KINSHASA, Congo — At least four new cases of the Ebola virus have emerged in Congo’s northeast, just a week after an outbreak in the northwest was declared over, the country’s health ministry said Wednesday.

There was no indication the two outbreaks, separated by more than 1,553 miles, are related, Health Minister Dr. Oly Ilunga Kalenga said in a statement.

“Although we did not expect to face a tenth epidemic so early, the detection of the virus is an indicator of the proper functioning of the surveillance system,” Kalenga said.

The World Health Organization said it had begun moving staff and supplies into the area.

Congo’s east is volatile, with dozens of rebel groups staging attacks and vying for mineral-rich land. The health ministry said it has put in place security to protect a team of health experts arriving on Thursday.
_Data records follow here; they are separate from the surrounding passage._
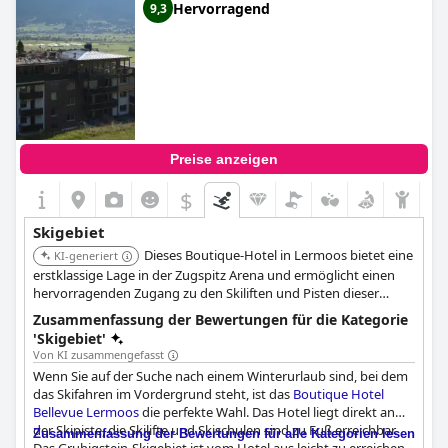
Hervorragend
9,3
Preise anzeigen
$
Skigebiet
Dieses Boutique-Hotel in Lermoos bietet eine
KI-generiert
erstklassige Lage in der Zugspitz Arena und ermöglicht einen
hervorragenden Zugang zu den Skiliften und Pisten dieser
beliebten familienfreundlichen Skiregion.
Zusammenfassung der Bewertungen für die Kategorie
'Skigebiet'
Von KI zusammengefasst
Wenn Sie auf der Suche nach einem Winterurlaub sind, bei dem
das Skifahren im Vordergrund steht, ist das
Boutique Hotel
Bellevue Lermoos
die perfekte Wahl. Das Hotel liegt direkt an
der Skipiste, die Skilifte und Skischulen sind zu Fuß erreichbar.
Zusammenfassung der Bewertungen für alle Kategorien lesen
“This is an active conflict zone,” Peter Salama, the WHO deputy director-general for emergency response, said in a statement, calling the region very different from where the last outbreak occurred. “The major barrier will be safely accessing the affected population.”

The region is near the heavily trafficked border with Uganda and Rwanda and two of Africa’s best-known wildlife parks, Virunga and Rwenzori.

The North Kivu health division notified Congo’s health ministry on Saturday of 26 cases of hemorrhagic fever, including 20 deaths in North Kivu province, the ministry said.

The new cases are in Mangina in the eastern Mabalako health zone, about 18 miles west of Beni, a city of more than 230,000 people. Travel into and out of the village has been blocked.